Digital video monitoring and logging solutions have been adopted worldwide for compliance and monitoring applications. Users often record the transport stream   to enable immediate review of aired content at the highest possible quality and then also maintain a lower resolution version of aired content for months or even years. Feeding as-run logs from automation to the monitoring system, media companies can very quickly and easily dial back and export a clip that demonstrates compliance with loudness, closed-captioning, and decency regulations, as well as with advertising contracts. While this capability is of enormous value, broadcasters have discovered that they can leverage this technology investment in even more important applications.

A number of leading broadcasters across the globe  are putting monitoring and logging system to work to improve news operations through review of aired content for ad verification and competitive review, and extend content delivery to a digitial platform consisting of web, cell, social media and fouth screen.”

In news operations, the system enables fast, easy review of recent newscasts. Thus, when working with news consultants to improve the on-air product, the network can simply provide browser-based access to a proxy version of content and export a high-quality transport stream for areas requiring closer attention. Because video can be viewed remotely with the functions typical of a DVR, it is easy for the network and its consultants to work collaboratively in enriching both production and news quality. This convenient capability is used on a daily basis.

Ad review has proved to be another valuable application supported by advanced monitoring and logging systems. The network’s stations often field questions about whether or not ads were delivered as required. With the ability to locate and extract clips from a browser-based GUI, authorized users at the desktop can offer proof of performance and more, quickly compiling and delivering to the client a sequence of clips that showcases a full ad campaign. The result is a powerful ad sales tool — particularly at the local level — that helps to persuade clients that their past, current, and future investment with the station is worthwhile.

Finally, the network is using its monitoring and logging system daily to drive content to other digital platforms including web, cell, social media and  fourth screen.  For example one leading TV stations uses their logging system to repurpose content to be viewed in taxi cabs.  Again using as-run logs from automation, the network can clip and export segments to which it has rights and publish it to the fourth screen system, complete with accurate captions.

The same technology has been implemented by a leading network’s news website to facilitate rapid content creation and sharing. Clips extracted from logged content is encoded at a high bit rate (720p 6Mbps) and delivered, complete with SMPTE-TT-compliant closed-captions, to the CDN for streaming to website visitors. Offering exceptionally fast access to aired content, as well as the captioning now required for Internet-delivered content, the monitoring and logging system supports timely mobile and Web publishing — within as few as seven seconds of the actual air time.

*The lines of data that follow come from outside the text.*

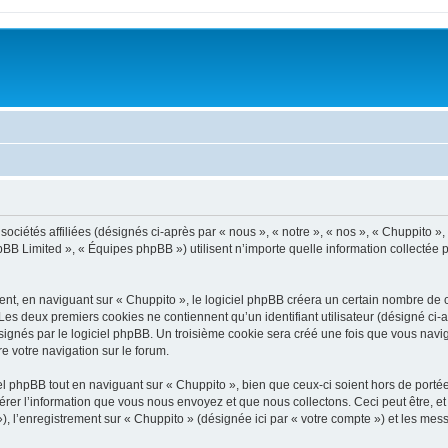
ciétés affiliées (désignés ci-après par « nous », « notre », « nos », « Chuppito », «
BB Limited », « Équipes phpBB ») utilisent n’importe quelle information collectée pe
t, en naviguant sur « Chuppito », le logiciel phpBB créera un certain nombre de coo
Les deux premiers cookies ne contiennent qu’un identifiant utilisateur (désigné ci-ap
ignés par le logiciel phpBB. Un troisième cookie sera créé une fois que vous navigu
re votre navigation sur le forum.
 phpBB tout en naviguant sur « Chuppito », bien que ceux-ci soient hors de porté
er l’information que vous nous envoyez et que nous collectons. Ceci peut être, et n
 »), l’enregistrement sur « Chuppito » (désignée ici par « votre compte ») et les m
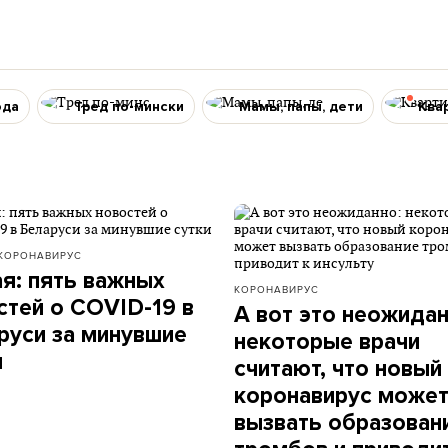
ода
Тред по-мински
Мамы, папы, дети
Ква
КОРОНАВИРУС
ая: пять важных
КОРОНАВИРУС
стей о COVID-19 в
А вот это неожидан
руси за минувшие
некоторые врачи
и
считают, что новый
коронавирус може
вызвать образован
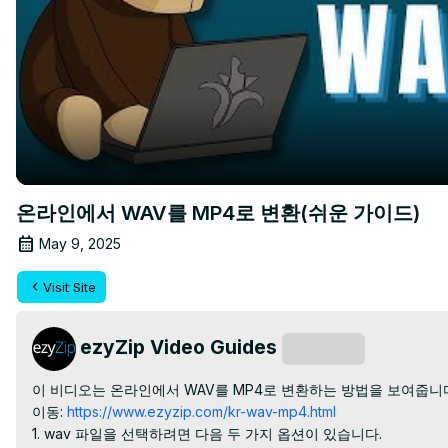
온라인에서 WAV를 MP4로 변환(쉬운 가이드)
May 9, 2025
Visit Site
ezyZip Video Guides
Subscribe
이 비디오는 온라인에서 WAV를 MP4로 변환하는 방법을 보여줍니
이동:
 https://www.ezyzip.com/kr-wav-mp4.html
1. wav 파일을 선택하려면 다음 두 가지 옵션이 있습니다.
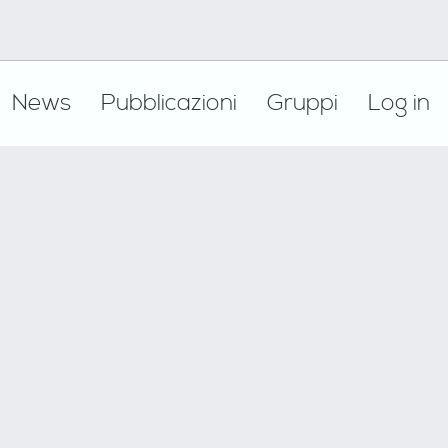
News
Pubblicazioni
Gruppi
Log in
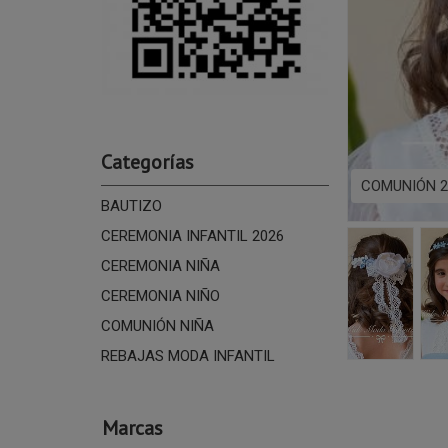
Categorías
COMUNIÓN 2
BAUTIZO
CEREMONIA INFANTIL 2026
CEREMONIA NIÑA
CEREMONIA NIÑO
COMUNIÓN NIÑA
REBAJAS MODA INFANTIL
Marcas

As staff members create the companion stories for the website, they can review a proxy version of the broadcast to write copy, check quotes, and identify still images for posting along with it. The solution also offers a convenient means of sharing content on social media sites such as YouTube, Twitter, and Facebook. Unencumbered by the need for clients or by complex access requirements, this approach provides a lightweight, cost-effective, and highly portable solution for cross-platform publishing.

Volicon’s Observer platform, already widely deployed in broadcast facilities around the world, offers a uniquely fast, simple, and economical solution for all of these applications. Combining media intelligence with video monitoring and logging technology, the solution provides functionality that is appropriate not only for engineering and operations, but also for production and promotions, new media, news, sales and traffic, media relations, and executive and legal departments. Observer users thus can leverage the video, audio, and data continuously being captured for compliance purposes and employ those resources in critical applications including content archiving, content repurposing for new media outlets, competitive analysis, producer and talent evaluation, media sales, and executive review of content.

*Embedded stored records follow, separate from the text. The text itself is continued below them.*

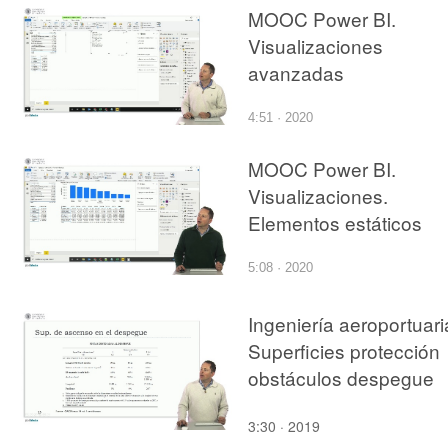
MOOC Power BI.
Visualizaciones
avanzadas
4:51 · 2020
MOOC Power BI.
Visualizaciones.
Elementos estáticos
5:08 · 2020
Ingeniería aeroportuari
Superficies protección
obstáculos despegue
3:30 · 2019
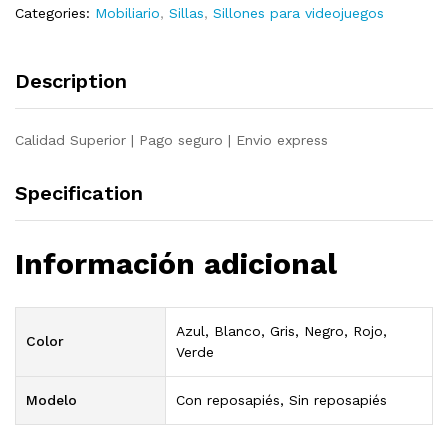
Categories:
Mobiliario
,
Sillas
,
Sillones para videojuegos
Description
Calidad Superior | Pago seguro | Envio express
Specification
Información adicional
Azul, Blanco, Gris, Negro, Rojo,
Color
Verde
Modelo
Con reposapiés, Sin reposapiés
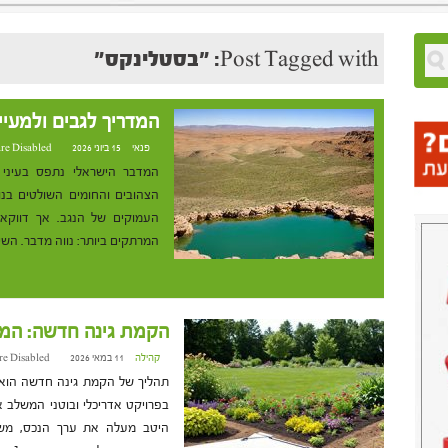
Post Tagged with: "בסטלינקס"
המדריך לגבים ולמעיי
פנאי
15 ביוני 2026 at 10:20
re Disabled
המדבר הישראלי נתפס בעיני ר
הצהובים והחומים השולטים בנו
העמוקים של הנגב. אך דווק
המרתקים ביותר: נווה מדבר. השי
הקמת גינה חדשה: המד
קהילה
11 במאי 2026 at 10:44
e Disabled
תהליך של הקמת גינה חדשה הוא
בפרויקט אדריכלי ובוטני המשלב א
היטב מעלה את ערך הנכס, משפ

Cost-Effective Monitoring With Enterprise-Grade Place-Shifting and Time-Shifting

By Andrew Sachs – VP Product Management

Because video operators are large, geographically diverse, and deliver complex services, the ability of the operator to check their QoE and view their service across their footprint is critical. Place-shifting is such a useful capability within operations that consumer-grade appliances, up until recently the only devices to offer this functionality, — have been deployed widely by networks and multichannel video programming distributors (MVPDs). What was intended to serve as a consumer device for consumer placeshifting streaming became an important part of their operations, for better and worse.

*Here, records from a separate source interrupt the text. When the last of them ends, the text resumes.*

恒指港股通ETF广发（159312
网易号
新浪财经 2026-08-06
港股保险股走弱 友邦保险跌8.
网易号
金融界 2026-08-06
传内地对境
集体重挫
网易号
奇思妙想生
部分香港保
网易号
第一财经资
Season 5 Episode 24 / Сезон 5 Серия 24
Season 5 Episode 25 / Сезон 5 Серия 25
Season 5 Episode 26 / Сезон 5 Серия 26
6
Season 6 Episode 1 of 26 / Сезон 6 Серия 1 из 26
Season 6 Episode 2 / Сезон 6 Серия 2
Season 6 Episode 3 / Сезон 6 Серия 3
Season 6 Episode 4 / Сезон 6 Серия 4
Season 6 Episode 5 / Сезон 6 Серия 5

Consumer place-shifting devices were introduced in 2004 as a means of watching subscribed content when the consumer was not in their home. Using a small device located in the home, a single user could stream video over the Internet. By limiting the technology to a single user, the Consumer Electronics (CE) industry allayed the concerns of content licensors that the technology would lead to widespread violations of the time and place specific licenses granted to the broadcaster or MVPD.  This, combined with the relatively low penetration of Slingbox, allowed the company to avoid being in the litigation crosshairs and grow, albeit slowly however, for networks and MVPDs, the place-shifting devices flourished for the operational reasons above.

While the benefits were clear, the deployment of a consumer product in an enterprise setting presented a number of different challenges. The first of these challenges was maintaining the system. Because the device was designed for a single user, with a single username and password, video service providers had no way to control or limit logins — who logged in, from where, when, and for what purpose — and no means of controlling what happened to the devices. Without a central management system, the provider was forced to login to each device separately, and only upon login was there any indication of whether or not the device actually functioned.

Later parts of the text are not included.